▶ **Data for review**

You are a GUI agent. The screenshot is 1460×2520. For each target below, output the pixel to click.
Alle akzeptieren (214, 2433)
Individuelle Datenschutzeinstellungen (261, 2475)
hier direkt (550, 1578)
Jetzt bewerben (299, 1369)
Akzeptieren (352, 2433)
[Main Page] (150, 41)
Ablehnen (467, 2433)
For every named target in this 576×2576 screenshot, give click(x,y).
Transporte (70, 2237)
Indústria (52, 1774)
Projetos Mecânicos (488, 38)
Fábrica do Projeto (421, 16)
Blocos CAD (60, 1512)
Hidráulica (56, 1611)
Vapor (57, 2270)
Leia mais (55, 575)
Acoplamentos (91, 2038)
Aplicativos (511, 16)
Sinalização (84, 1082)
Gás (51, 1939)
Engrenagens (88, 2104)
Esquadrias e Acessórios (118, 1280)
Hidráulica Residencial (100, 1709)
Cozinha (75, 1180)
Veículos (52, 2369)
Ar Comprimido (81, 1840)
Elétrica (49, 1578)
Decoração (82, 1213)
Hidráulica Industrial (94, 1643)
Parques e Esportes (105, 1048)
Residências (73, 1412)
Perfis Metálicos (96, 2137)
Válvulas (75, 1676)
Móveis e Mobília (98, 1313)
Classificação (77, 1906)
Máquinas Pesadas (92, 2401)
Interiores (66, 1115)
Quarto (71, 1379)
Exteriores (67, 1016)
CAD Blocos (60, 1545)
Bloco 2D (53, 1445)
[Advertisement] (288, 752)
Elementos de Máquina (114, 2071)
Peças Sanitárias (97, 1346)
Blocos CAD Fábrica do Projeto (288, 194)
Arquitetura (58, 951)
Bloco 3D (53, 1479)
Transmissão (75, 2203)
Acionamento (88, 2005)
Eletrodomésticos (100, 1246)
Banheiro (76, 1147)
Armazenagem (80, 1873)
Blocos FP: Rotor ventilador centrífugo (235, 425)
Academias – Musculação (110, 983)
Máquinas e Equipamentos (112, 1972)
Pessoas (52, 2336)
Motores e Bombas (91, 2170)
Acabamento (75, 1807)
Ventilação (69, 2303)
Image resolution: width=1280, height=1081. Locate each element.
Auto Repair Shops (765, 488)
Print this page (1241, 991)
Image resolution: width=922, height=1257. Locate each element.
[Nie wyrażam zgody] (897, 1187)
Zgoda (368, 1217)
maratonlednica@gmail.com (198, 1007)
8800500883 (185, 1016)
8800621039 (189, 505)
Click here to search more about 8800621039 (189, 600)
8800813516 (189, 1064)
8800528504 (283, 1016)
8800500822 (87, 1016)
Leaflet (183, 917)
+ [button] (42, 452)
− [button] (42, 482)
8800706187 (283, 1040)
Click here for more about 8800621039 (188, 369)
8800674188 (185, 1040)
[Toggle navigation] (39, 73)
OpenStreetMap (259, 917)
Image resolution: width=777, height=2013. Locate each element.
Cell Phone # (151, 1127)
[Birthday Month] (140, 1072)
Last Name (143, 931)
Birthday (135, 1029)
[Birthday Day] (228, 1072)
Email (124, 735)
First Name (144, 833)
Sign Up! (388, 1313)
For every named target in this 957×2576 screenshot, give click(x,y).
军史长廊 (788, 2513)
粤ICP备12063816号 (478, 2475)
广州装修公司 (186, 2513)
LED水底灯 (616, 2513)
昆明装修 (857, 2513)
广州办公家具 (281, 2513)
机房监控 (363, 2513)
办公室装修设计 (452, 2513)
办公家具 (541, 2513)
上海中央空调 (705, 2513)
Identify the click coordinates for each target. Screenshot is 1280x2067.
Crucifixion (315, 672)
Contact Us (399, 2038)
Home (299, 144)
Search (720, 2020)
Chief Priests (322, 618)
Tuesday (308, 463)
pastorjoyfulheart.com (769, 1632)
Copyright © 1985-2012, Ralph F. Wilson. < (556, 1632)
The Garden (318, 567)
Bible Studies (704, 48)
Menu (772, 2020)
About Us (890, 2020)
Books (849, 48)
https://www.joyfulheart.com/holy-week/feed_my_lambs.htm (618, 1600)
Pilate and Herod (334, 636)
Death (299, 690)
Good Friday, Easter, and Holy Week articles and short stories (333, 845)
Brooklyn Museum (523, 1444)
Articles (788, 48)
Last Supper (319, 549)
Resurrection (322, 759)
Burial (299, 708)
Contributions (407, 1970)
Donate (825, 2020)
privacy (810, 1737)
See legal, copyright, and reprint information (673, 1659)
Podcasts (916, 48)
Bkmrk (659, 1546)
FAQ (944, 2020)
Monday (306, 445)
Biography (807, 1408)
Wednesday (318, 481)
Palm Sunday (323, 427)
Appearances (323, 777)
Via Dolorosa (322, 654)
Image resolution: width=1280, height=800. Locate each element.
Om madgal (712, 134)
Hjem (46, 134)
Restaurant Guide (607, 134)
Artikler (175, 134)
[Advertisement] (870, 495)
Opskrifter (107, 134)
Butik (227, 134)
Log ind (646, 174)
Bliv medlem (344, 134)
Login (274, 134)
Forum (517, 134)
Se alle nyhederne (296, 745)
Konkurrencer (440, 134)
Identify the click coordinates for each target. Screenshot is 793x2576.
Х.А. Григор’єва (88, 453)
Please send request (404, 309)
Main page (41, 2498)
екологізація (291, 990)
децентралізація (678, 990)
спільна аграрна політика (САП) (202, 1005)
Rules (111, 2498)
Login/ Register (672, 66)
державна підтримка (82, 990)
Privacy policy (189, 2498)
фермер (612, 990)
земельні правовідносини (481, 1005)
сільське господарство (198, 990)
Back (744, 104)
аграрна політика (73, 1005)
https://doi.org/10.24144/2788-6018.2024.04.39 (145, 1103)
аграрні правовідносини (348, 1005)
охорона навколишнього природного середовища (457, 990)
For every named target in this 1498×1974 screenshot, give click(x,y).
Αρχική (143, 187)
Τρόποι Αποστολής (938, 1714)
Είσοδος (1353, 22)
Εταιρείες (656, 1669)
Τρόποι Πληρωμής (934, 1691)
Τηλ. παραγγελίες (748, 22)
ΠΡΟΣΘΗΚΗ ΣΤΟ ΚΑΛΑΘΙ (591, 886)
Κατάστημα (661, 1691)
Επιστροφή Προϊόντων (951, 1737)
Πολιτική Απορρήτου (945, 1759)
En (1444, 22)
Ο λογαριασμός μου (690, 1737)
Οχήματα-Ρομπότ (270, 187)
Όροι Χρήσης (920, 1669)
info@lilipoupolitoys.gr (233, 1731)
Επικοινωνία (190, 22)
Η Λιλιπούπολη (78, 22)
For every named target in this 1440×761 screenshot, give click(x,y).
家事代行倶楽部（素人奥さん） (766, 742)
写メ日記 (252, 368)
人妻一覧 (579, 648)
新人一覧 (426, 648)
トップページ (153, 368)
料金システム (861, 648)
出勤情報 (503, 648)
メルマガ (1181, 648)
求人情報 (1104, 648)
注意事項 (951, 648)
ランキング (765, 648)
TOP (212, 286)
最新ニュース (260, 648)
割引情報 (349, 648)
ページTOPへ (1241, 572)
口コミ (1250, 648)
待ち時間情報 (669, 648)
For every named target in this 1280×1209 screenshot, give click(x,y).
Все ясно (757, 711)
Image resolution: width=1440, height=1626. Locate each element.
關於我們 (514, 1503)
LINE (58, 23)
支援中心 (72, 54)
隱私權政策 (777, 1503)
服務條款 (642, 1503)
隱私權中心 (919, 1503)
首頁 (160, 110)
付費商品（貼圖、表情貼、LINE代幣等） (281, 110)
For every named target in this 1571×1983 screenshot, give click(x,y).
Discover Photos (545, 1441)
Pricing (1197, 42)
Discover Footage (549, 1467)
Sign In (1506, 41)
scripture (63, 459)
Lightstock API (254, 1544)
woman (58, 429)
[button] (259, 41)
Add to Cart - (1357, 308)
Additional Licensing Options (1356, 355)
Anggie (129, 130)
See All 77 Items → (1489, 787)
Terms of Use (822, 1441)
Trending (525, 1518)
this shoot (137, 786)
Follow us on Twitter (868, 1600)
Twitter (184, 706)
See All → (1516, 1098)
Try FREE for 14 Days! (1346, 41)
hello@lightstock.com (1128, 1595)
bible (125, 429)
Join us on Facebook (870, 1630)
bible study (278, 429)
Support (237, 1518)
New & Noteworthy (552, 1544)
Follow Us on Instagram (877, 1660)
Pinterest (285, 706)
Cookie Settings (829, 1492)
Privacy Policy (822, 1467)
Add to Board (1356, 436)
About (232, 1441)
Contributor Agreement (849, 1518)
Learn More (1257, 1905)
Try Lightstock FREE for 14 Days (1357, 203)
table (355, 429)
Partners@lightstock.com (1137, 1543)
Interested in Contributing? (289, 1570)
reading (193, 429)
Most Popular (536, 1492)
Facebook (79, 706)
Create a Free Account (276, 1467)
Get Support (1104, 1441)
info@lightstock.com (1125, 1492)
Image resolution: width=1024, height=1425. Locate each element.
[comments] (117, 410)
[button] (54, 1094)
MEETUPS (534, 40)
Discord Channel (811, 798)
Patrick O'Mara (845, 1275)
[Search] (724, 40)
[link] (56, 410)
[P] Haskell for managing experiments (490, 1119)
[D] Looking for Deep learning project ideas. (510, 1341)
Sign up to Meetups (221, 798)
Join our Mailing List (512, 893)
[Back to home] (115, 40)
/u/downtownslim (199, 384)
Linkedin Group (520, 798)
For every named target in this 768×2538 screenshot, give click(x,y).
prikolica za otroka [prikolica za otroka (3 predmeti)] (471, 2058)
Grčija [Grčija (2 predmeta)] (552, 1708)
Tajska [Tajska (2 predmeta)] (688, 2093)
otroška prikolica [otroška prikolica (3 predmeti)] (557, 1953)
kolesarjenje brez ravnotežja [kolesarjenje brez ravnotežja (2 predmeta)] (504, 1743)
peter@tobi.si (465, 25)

▶ **Work item**
Count the lines of the entries that hold the string "Join", then state that number and nothing more.

▶ **Written answer**
2